On Zimbabwe, G-8 participants rejected the legitimacy of Robert Mugabe's presidential election in what has been branded a sham by the international community. They proposed a special UN envoy and said they would take financial and other steps against those "responsible for violence." But the statement stopped short of endorsing the U.S.-sponsored resolution now before the U.N. Security Council that proposes to sanction Zimbabwe and freeze the assets of Mugabe.

The summit participants did little that would help bring down record oil and gasoline prices in the short or immediate-term, nor to support the tumbling U.S. dollar, a six-year slide that has hurt most of their economies as well. Then again, Bush didn't ask for their help in propping up the dollar, despite repeating his support-for-a-strong-dollar mantra.

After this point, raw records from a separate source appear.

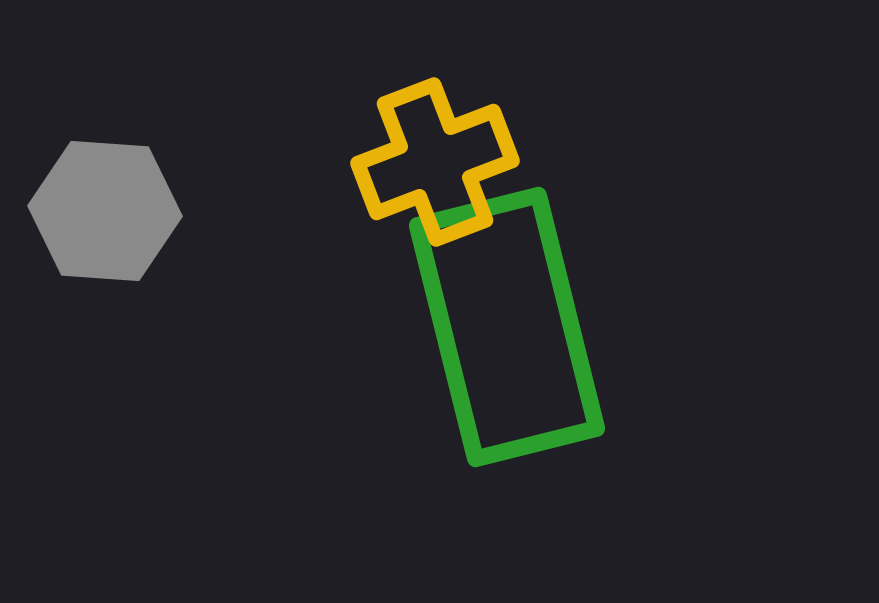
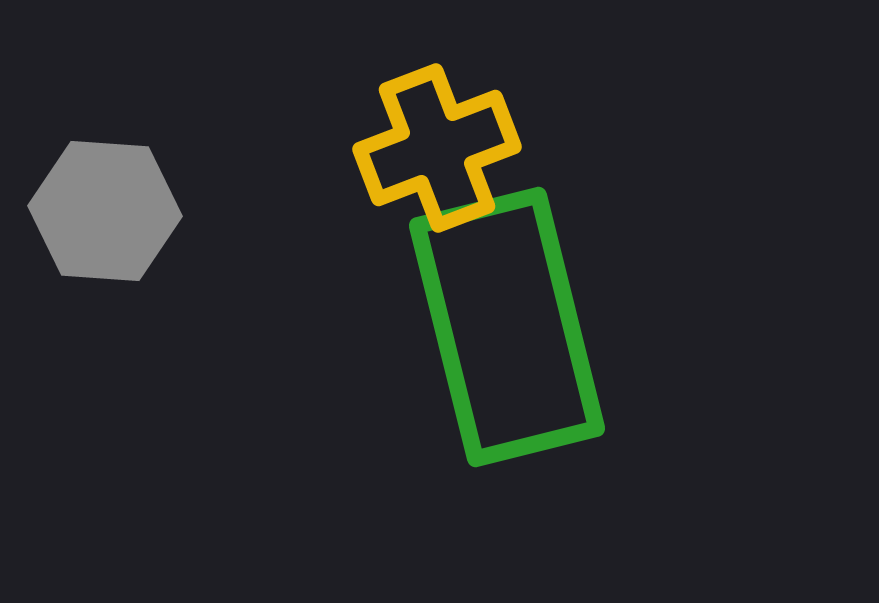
yellow cross: moved 2 px right, 14 px up
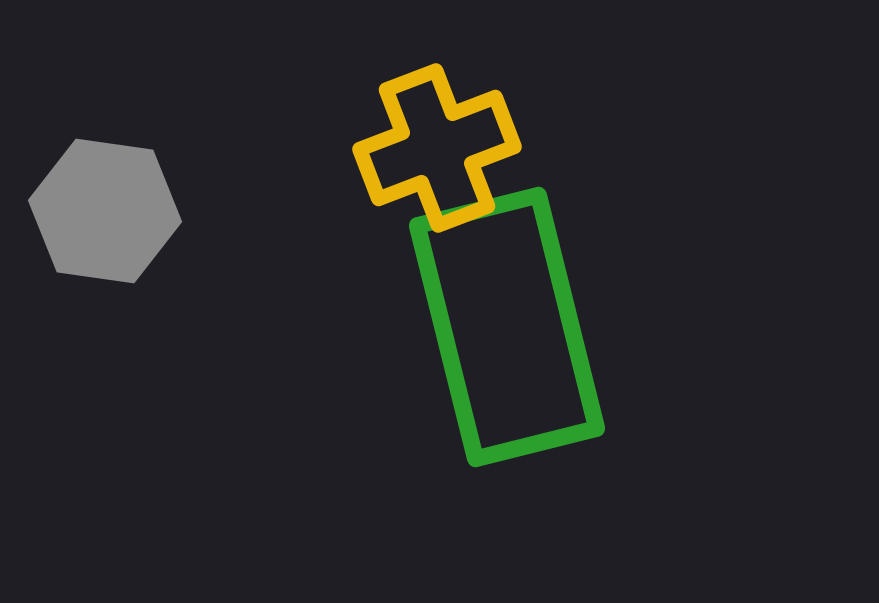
gray hexagon: rotated 4 degrees clockwise
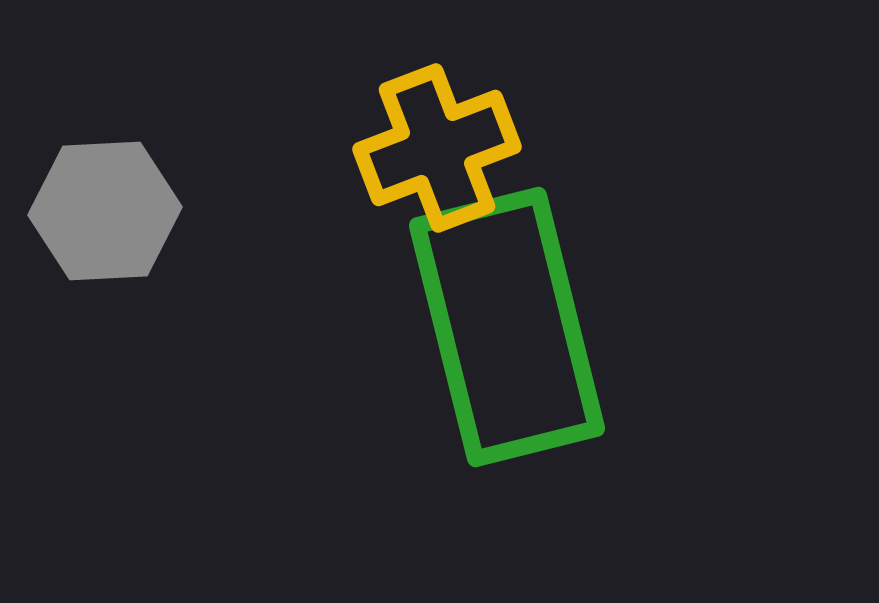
gray hexagon: rotated 11 degrees counterclockwise
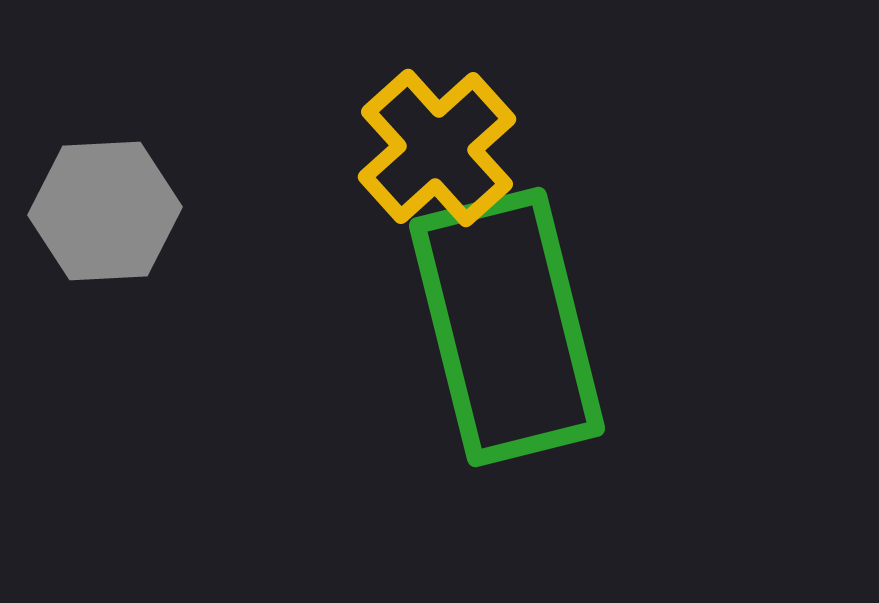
yellow cross: rotated 21 degrees counterclockwise
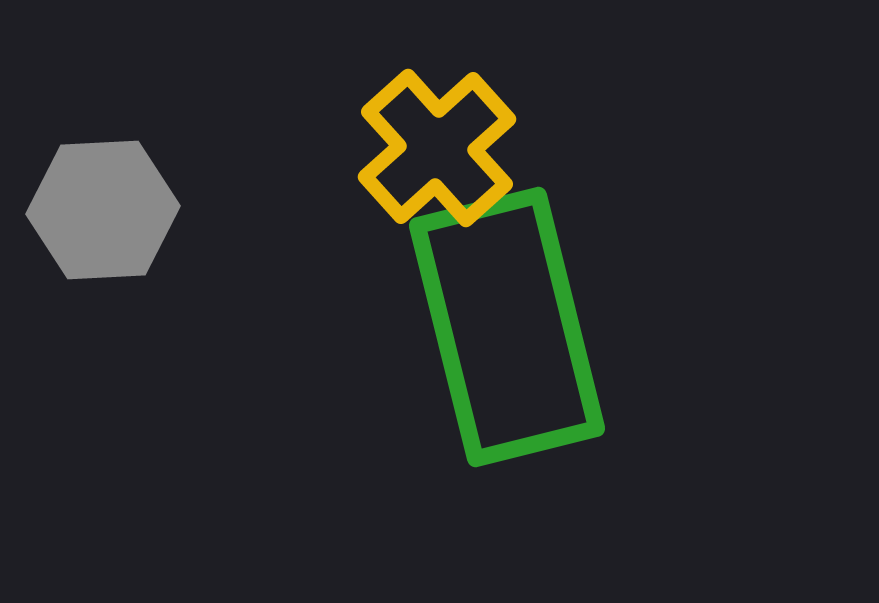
gray hexagon: moved 2 px left, 1 px up
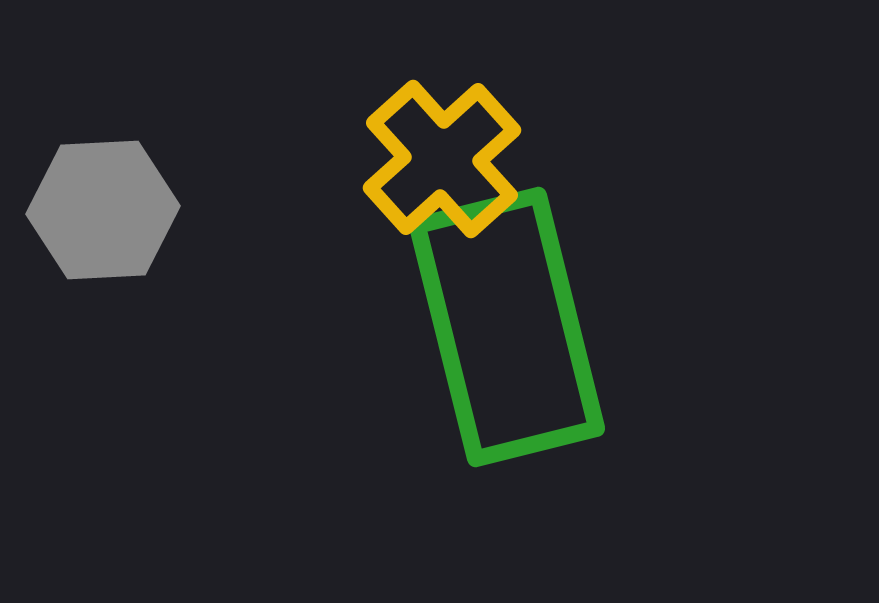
yellow cross: moved 5 px right, 11 px down
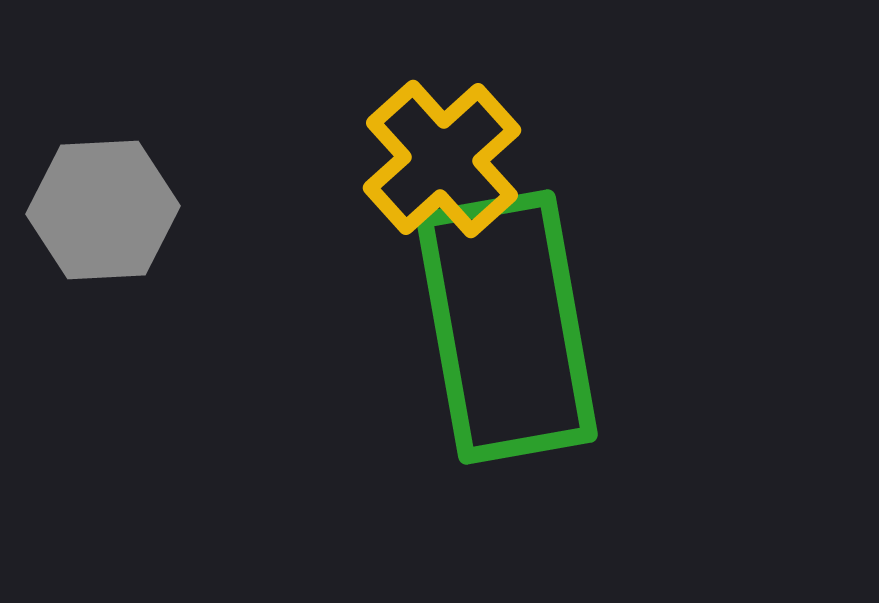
green rectangle: rotated 4 degrees clockwise
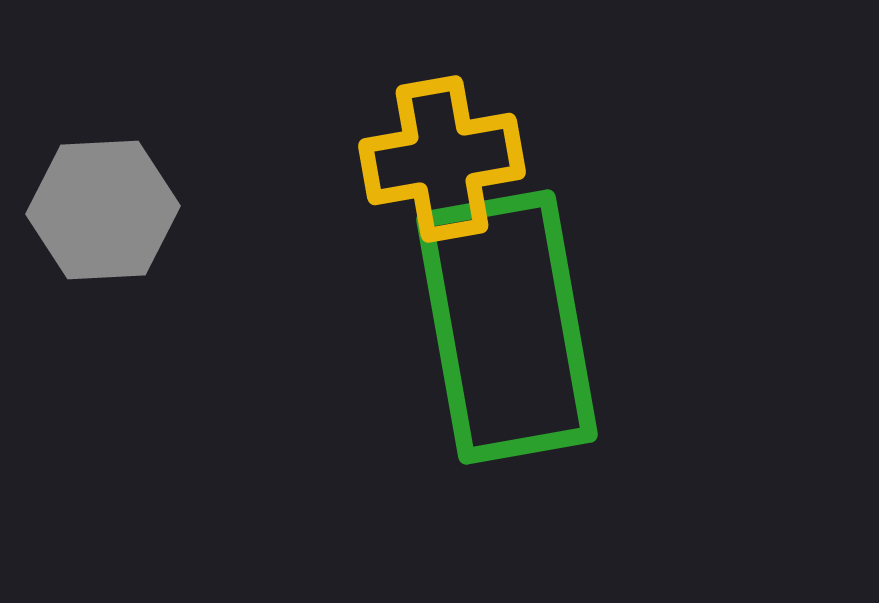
yellow cross: rotated 32 degrees clockwise
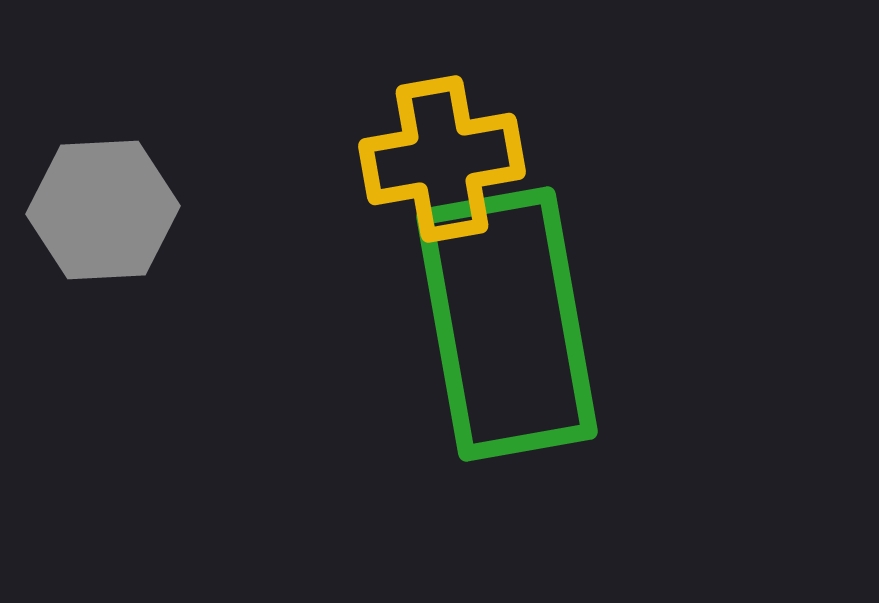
green rectangle: moved 3 px up
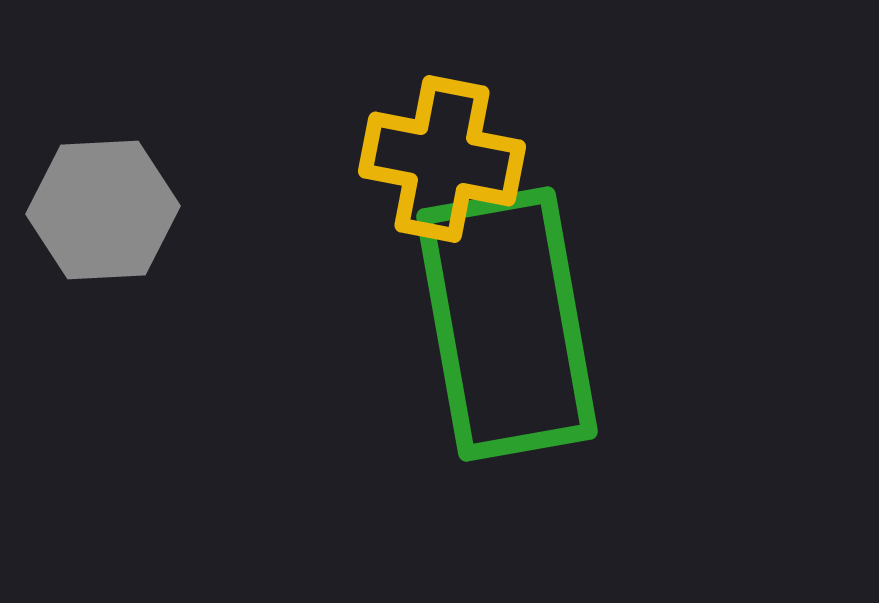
yellow cross: rotated 21 degrees clockwise
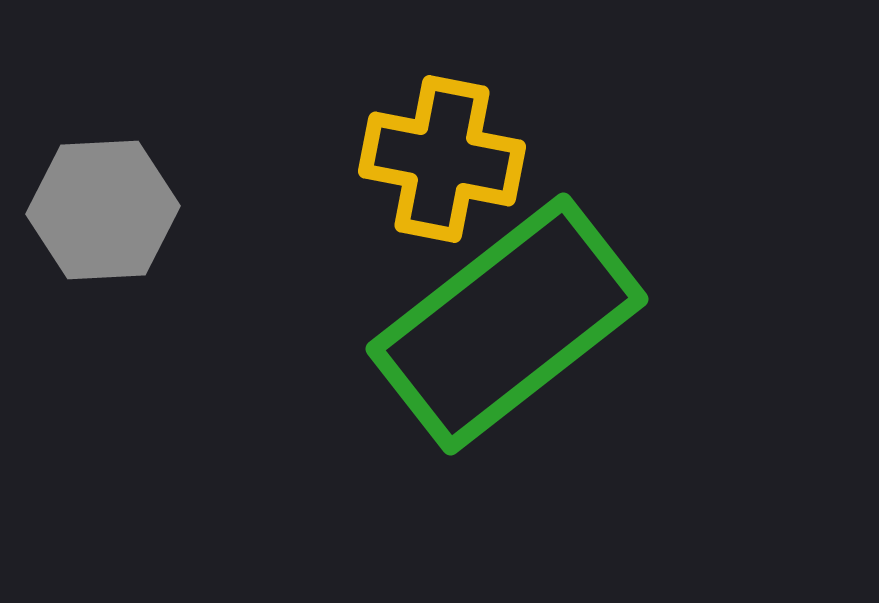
green rectangle: rotated 62 degrees clockwise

Bush also struck out a few times on the sidelines of the summit.

He was rebuffed by Russia's new president, Dmitry Medvedev, in his efforts to win Moscow's support -- or at least neutrality -- on his proposal to base parts of a U.S. missile-defense system in nations of Eastern Europe that used to be part of the Soviet bloc.

They met for an hour and vowed closer cooperation on a range of issues. But Medvedev later told reporters that his chat with Bush yielded "no particular progress" on issues dividing the countries, particularly the missile shield. "We will be studying countermeasures," if the U.S. goes ahead with such plans, Medvedev said without elaborating.

"We will continue to have a dialogue with the Russians on this matter," said White House national security spokesman Gordon Johndroe.

Bush did score a few wins in the climate-control debate. In addition to drawing reluctant developing nations into the process, he got fellow G-8 participants to pledge to annually dedicate $10 billion to technology research and development.